The communication system of FIGURE 6 as a whole enables connectivity between one of the connected WDs 110 and the host computer. The connectivity may be described as an over- the-top (OTT) connection. The host computer and the connected WDs 110 are configured to communicate data and/or signaling via the OTT connection, using an access network, a core network, any intermediate network and possible further infrastructure (not shown) as intermediaries. The OTT connection may be transparent in the sense that at least some of the participating communication devices through which the OTT connection passes are unaware of routing of uplink and downlink communications. The host computer may provide host applications which may be operable to provide a service to a remote user, such as a WD 110 connecting via an OTT connection terminating at the WD 110 and the host computer.
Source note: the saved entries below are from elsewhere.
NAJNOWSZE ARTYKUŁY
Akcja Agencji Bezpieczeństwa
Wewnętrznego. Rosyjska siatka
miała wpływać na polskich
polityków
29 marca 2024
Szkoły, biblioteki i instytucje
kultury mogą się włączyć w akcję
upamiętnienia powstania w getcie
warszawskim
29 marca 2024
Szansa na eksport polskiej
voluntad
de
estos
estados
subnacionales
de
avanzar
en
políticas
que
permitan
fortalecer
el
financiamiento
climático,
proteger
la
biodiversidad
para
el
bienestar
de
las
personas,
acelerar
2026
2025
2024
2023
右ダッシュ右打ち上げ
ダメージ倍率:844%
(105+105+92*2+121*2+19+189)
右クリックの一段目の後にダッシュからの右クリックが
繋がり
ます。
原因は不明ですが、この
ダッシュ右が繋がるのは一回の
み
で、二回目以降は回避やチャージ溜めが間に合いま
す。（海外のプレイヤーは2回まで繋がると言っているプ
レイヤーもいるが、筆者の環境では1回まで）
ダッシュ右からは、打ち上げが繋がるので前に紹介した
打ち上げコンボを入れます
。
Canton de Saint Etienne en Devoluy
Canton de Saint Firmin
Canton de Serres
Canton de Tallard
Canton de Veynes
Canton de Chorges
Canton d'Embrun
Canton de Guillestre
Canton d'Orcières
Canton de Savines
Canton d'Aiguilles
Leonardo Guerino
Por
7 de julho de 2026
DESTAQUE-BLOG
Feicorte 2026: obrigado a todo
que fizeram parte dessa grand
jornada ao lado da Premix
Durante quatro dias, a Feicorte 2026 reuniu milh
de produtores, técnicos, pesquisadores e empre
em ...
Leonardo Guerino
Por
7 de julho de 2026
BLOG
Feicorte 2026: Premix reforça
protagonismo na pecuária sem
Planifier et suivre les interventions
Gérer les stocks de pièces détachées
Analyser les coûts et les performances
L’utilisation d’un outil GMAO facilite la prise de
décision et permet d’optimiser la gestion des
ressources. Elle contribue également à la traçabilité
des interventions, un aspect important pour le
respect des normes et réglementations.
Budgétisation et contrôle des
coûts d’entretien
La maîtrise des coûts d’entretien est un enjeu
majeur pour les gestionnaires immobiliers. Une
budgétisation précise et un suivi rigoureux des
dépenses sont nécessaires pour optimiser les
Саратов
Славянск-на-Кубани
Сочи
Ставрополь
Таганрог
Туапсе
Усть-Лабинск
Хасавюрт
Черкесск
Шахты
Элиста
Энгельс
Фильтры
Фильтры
In providing the service to the remote user, the host application may provide user data which is transmitted using the OTT connection. The “user data” may be data and information described herein as implementing the described functionality. In one embodiment, the host computer may be configured for providing control and functionality to a service provider and may be operated by the service provider or on behalf of the service provider. The host computer may be enabled to observe, monitor, control, transmit to and/or receive from the network node 160 and or the WD 110.
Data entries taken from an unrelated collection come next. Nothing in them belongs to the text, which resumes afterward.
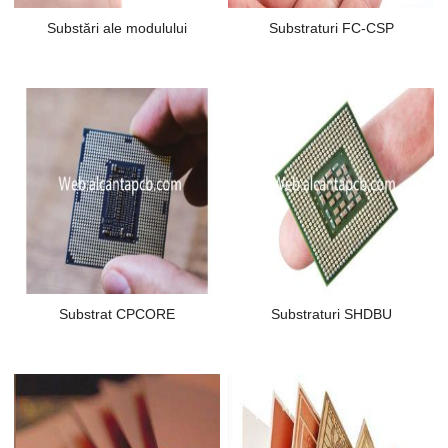
Substări ale modulului
Substraturi FC-CSP
Substrat CPCORE
Substraturi SHDBU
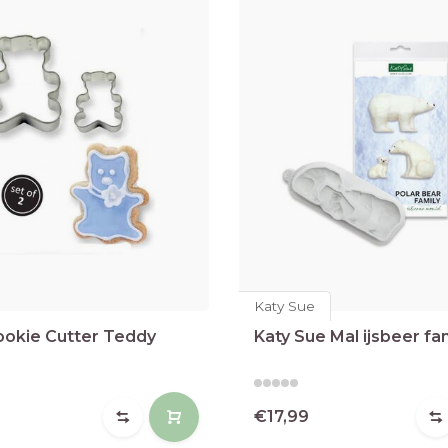
Katy Sue
okie Cutter Teddy
Katy Sue Mal ijsbeer fam
€17,99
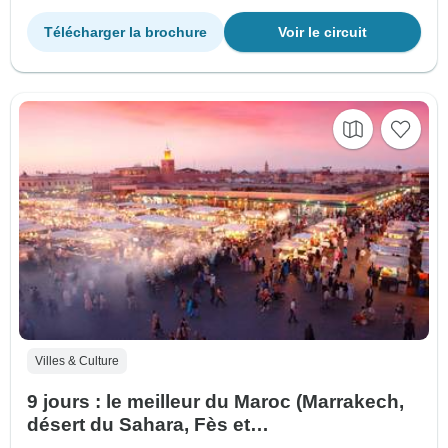
Télécharger la brochure
Voir le circuit
Villes & Culture
9 jours : le meilleur du Maroc (Marrakech,
désert du Sahara, Fès et
Chefchaouenouen)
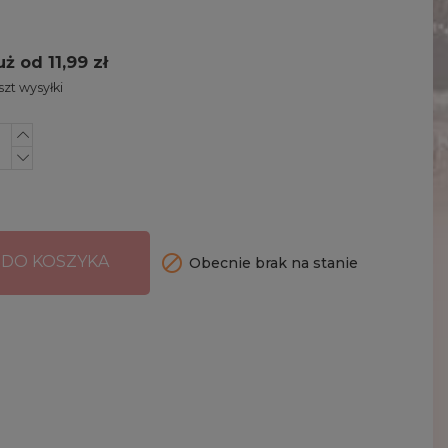
uż od 11,99 zł
zt wysyłki

 DO KOSZYKA
Obecnie brak na stanie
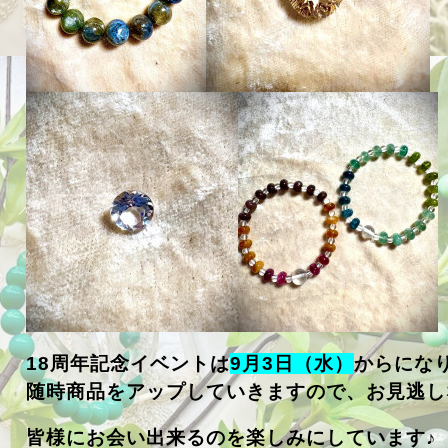
18周年記念イベントは
9月3日（水）
からにな
随時商品をアップしていきますので、お見逃し
皆様にお会い出来るのを楽しみにしています♪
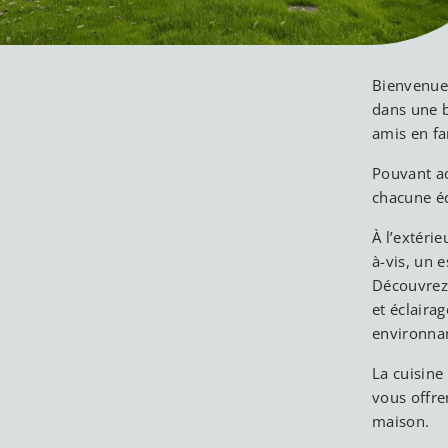
Bienvenue 
dans une b
amis en fa
Pouvant ac
chacune équ
À l’extérie
à-vis, un 
Découvrez 
et éclaira
environna
La cuisine
vous offre
maison.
One or more of the various embodiments in this disclosure improve the performance of OTT services provided to the WD 110 using the OTT connection. More precisely, the teachings of some of these embodiments may improve the data rate, latency, and/or power consumption and thereby provide benefits such as reduced user waiting time, relaxed restriction on file size, better responsiveness, extended battery lifetime, etc.
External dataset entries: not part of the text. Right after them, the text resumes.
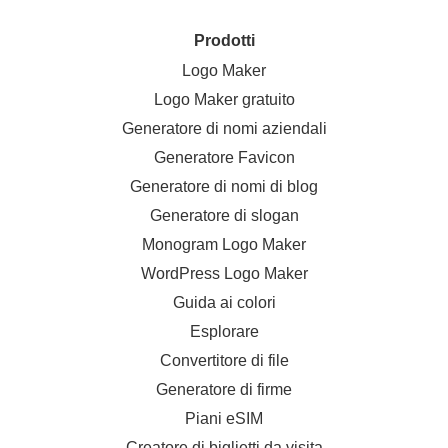
Prodotti
Logo Maker
Logo Maker gratuito
Generatore di nomi aziendali
Generatore Favicon
Generatore di nomi di blog
Generatore di slogan
Monogram Logo Maker
WordPress Logo Maker
Guida ai colori
Esplorare
Convertitore di file
Generatore di firme
Piani eSIM
Creatore di biglietti da visita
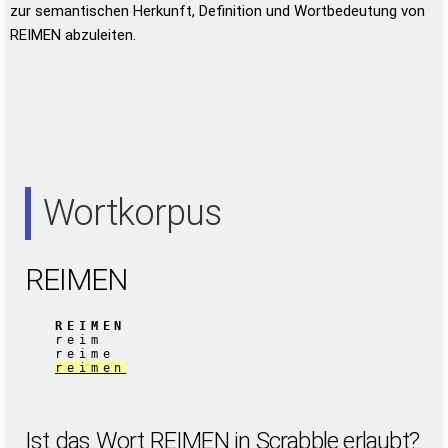
zur semantischen Herkunft, Definition und Wortbedeutung von
REIMEN abzuleiten.
Wortkorpus
REIMEN
REIMEN
reim
reime
reimen
Ist das Wort REIMEN in Scrabble erlaubt?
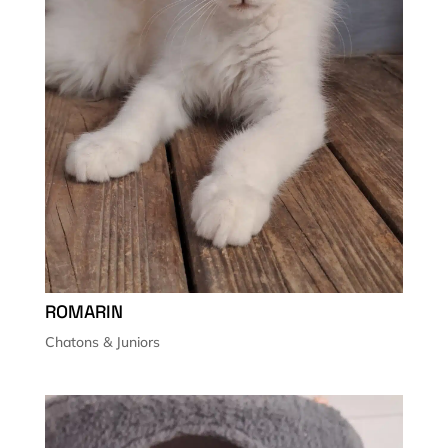
ROMARIN
Chatons & Juniors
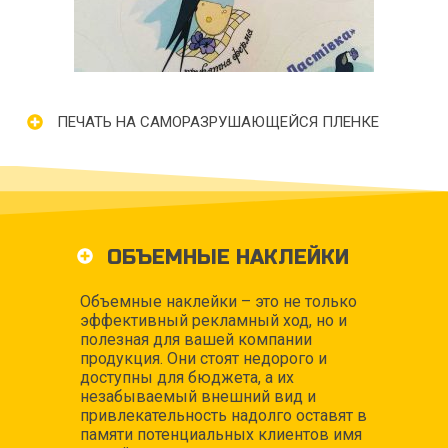
ПЕЧАТЬ НА САМОРАЗРУШАЮЩЕЙСЯ ПЛЕНКЕ
ОБЪЕМНЫЕ НАКЛЕЙКИ
Объемные наклейки – это не только
эффективный рекламный ход, но и
полезная для вашей компании
продукция. Они стоят недорого и
доступны для бюджета, а их
незабываемый внешний вид и
привлекательность надолго оставят в
памяти потенциальных клиентов имя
FIGURE 7A is a block diagram illustrating an example embodiment of a server for optimally sizing resources of a network node. The server is an example of server 12 illustrated in FIGURE 2. In particular embodiments, the server may be integrated with multiple databases and dynamically extracts the network attributes for a set of operators and markets. After data pre processing, feature mapping and engineering, particular embodiments analyze and interpret the data by applying clustering algorithms to find similarities and group the attributes to a known number of clusters.
The server includes processing circuitry 1102. Processing circuitry 1102 includes at least one processor 1120, at least one memory 1130, and at least one network interface 1140. In some embodiments, processor 1120 executes instructions to provide some or all of the functionality described herein. Memory 1130 stores the instructions executed by processor 1120. Network interface 1140 communicates signals to other network components, such as a gateway, switch, router, Internet, Public Switched Telephone Network (PSTN), controller, network nodes, and other servers.
Processor 1120 includes any suitable combination of hardware and software implemented in one or more integrated circuits or modules to execute instructions and manipulate data to perform some or all of the described functions of the server. In some embodiments, processor 1120 may include, for example, one or more computers, one more programmable logic devices, one or more central processing units (CPUs), one or more microprocessors, one or more applications, and/or other logic, and/or any suitable combination of the preceding. Processor 1120 may include analog and/or digital circuitry configured to perform some or all of the described functions of server 12. For example, processor 1120 may include resistors, capacitors, inductors, transistors, diodes, and/or any other suitable circuit components.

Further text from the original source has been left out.